Markets and oil tumble as a new coronavirus variant brings back travel restrictions.
Futures of West Texas Intermediate oil, the U.S. crude benchmark, plummeted more than 13 percent to $68.04 a barrel, the lowest since early September. The price of oil has been especially sensitive to virus restrictions that keep people at home. The drop comes just three days after United States and five other countries announced a coordinated effort to tap into their national oil stockpiles, to try to drive down rising gas prices.
Brent futures, the European benchmark, fell 11 percent to about $73 a barrel. But Mr. Ganesh said UBS forecasts that the price will to rise to $90 a barrel by March, partly in the expectation that the fears about new virus restrictions will be temporary.
Demand for the relative safety of government bonds jumped, pushing their prices up and their yields down. The yield on the 10-year U.S. Treasury plunged 14 basis points, or 0.14 percentage point, to 1.50 percent. The yield on Germany’s bund, Europe’s benchmark bond, fell 9 basis points to minus 0.34 percent.
In an echo of the market fluctuations of last year, stocks that flourished under lockdowns and quarantines rose, including Zoom and Peloton. Companies vulnerable to travel restrictions, like Carnival, the cruise company, and Boeing, the plane maker, fell.
In Asia, the Nikkei 2225 in Japan closed 2.5 percent lower and the Hang Seng Index in Hong Kong declined 2.7 percent.

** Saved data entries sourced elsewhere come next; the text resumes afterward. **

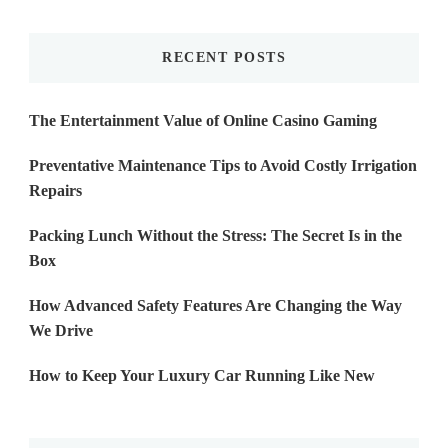
Something?
RECENT POSTS
The Entertainment Value of Online Casino Gaming
Preventative Maintenance Tips to Avoid Costly Irrigation
Repairs
Packing Lunch Without the Stress: The Secret Is in the
Box
How Advanced Safety Features Are Changing the Way
We Drive
How to Keep Your Luxury Car Running Like New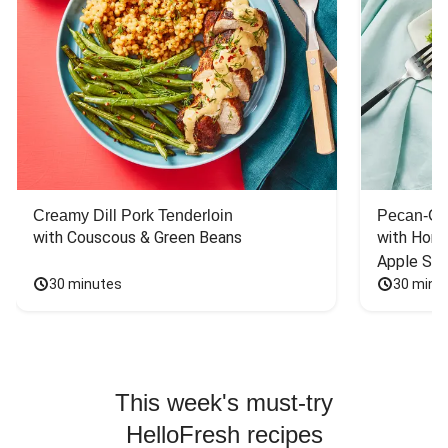
Creamy Dill Pork Tenderloin
Pecan-Cr
with Couscous & Green Beans
with Hone
Apple Sal
30 minutes
30 minu
This week's must-try
HelloFresh recipes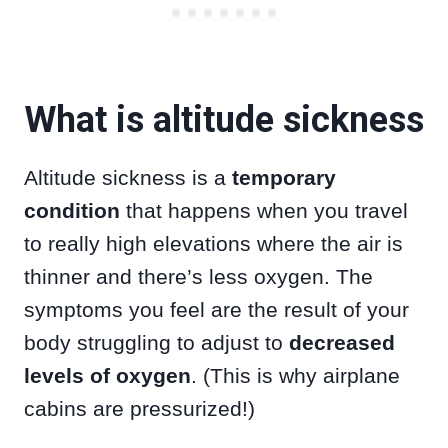
What is altitude sickness
Altitude sickness is a
temporary
condition
that happens when you travel
to really high elevations where the air is
thinner and there’s less oxygen. The
symptoms you feel are the result of your
body struggling to adjust to
decreased
levels of oxygen
. (This is why airplane
cabins are pressurized!)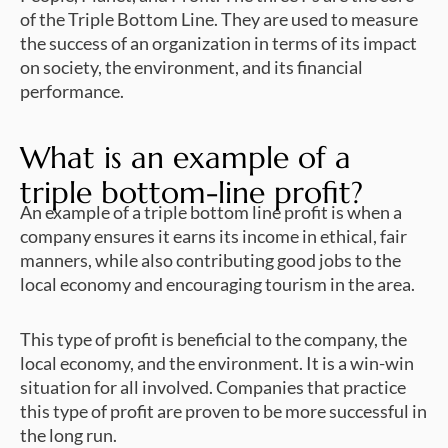
of the Triple Bottom Line. They are used to measure
the success of an organization in terms of its impact
on society, the environment, and its financial
performance.
What is an example of a
triple bottom-line profit?
An example of a triple bottom line profit is when a
company ensures it earns its income in ethical, fair
manners, while also contributing good jobs to the
local economy and encouraging tourism in the area.
This type of profit is beneficial to the company, the
local economy, and the environment. It is a win-win
situation for all involved. Companies that practice
this type of profit are proven to be more successful in
the long run.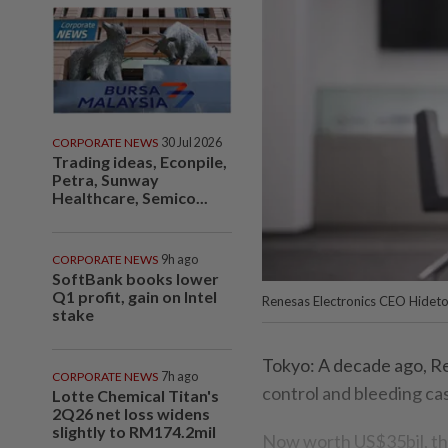
CORPORATE NEWS
30 Jul 2026
Trading ideas, Econpile,
Petra, Sunway
Healthcare, Semico...
CORPORATE NEWS
9h ago
SoftBank books lower
Q1 profit, gain on Intel
Renesas Electronics CEO Hidet
stake
Tokyo: A decade ago, R
CORPORATE NEWS
7h ago
control and bleeding ca
Lotte Chemical Titan's
2Q26 net loss widens
slightly to RM174.2mil
Now worth US$35bil, the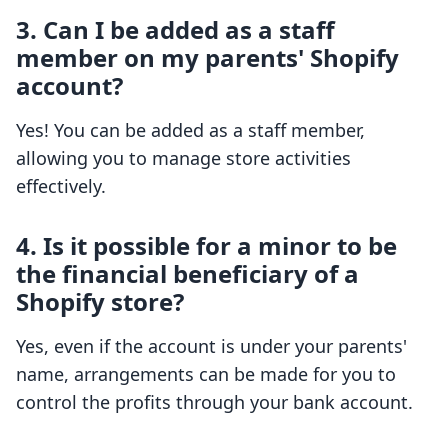
3. Can I be added as a staff
member on my parents' Shopify
account?
Yes! You can be added as a staff member,
allowing you to manage store activities
effectively.
4. Is it possible for a minor to be
the financial beneficiary of a
Shopify store?
Yes, even if the account is under your parents'
name, arrangements can be made for you to
control the profits through your bank account.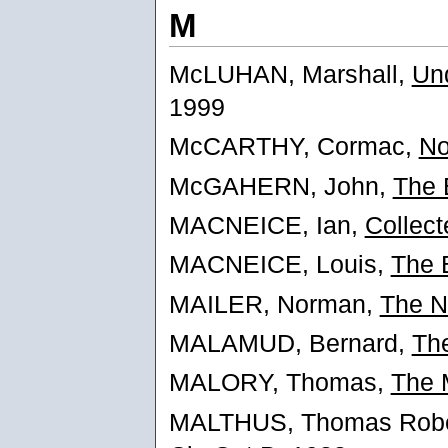
M
McLUHAN, Marshall,
Un
1999
McCARTHY, Cormac,
No
McGAHERN, John,
The 
MACNEICE, Ian,
Collec
MACNEICE, Louis,
The 
MAILER, Norman,
The N
MALAMUD, Bernard,
The
MALORY, Thomas,
The 
MALTHUS, Thomas Robe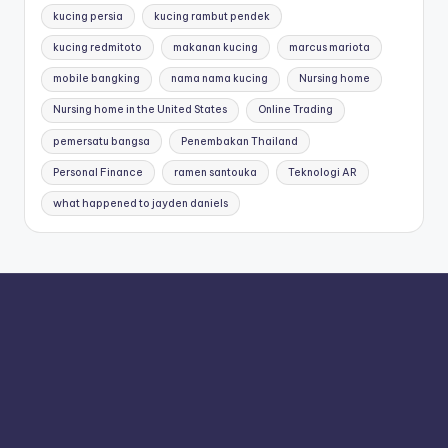
kucing persia
kucing rambut pendek
kucing redmitoto
makanan kucing
marcus mariota
mobile bangking
nama nama kucing
Nursing home
Nursing home in the United States
Online Trading
pemersatu bangsa
Penembakan Thailand
Personal Finance
ramen santouka
Teknologi AR
what happened to jayden daniels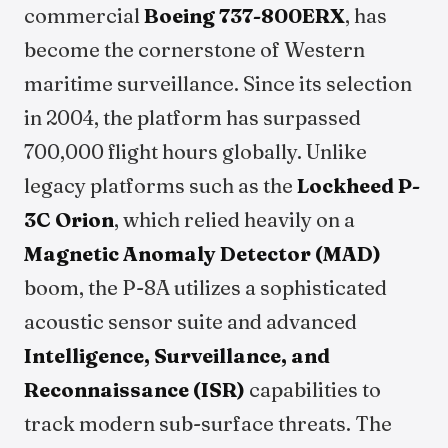
commercial
Boeing 737-800ERX
, has
become the cornerstone of Western
maritime surveillance. Since its selection
in 2004, the platform has surpassed
700,000 flight hours globally. Unlike
legacy platforms such as the
Lockheed P-
3C Orion
, which relied heavily on a
Magnetic Anomaly Detector (MAD)
boom, the P-8A utilizes a sophisticated
acoustic sensor suite and advanced
Intelligence, Surveillance, and
Reconnaissance (ISR)
capabilities to
track modern sub-surface threats. The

In Europe, energy stocks led the markets lower. The Stoxx Europe 600 index closed down 3.7 percent. The FTSE 100 in Britain also dropped 3.6 percent, while major stock indexes in France and Spain fell about 5 percent.
As several countries including Britain and France rushed to restrict flights from South Africa and other African nations, airline stocks dropped. IAG, the parent company of British Airways, fell nearly 15 percent, the biggest decline in the FTSE 100.
“This fresh fall in confidence is the last setback the industry needed given that it’s already faced with lockdowns in Europe,” Susannah Streeter, an analyst at Hargreaves Lansdown, wrote. “It’s going to take much more than a discounted ticket to calm nerves and restore optimism.”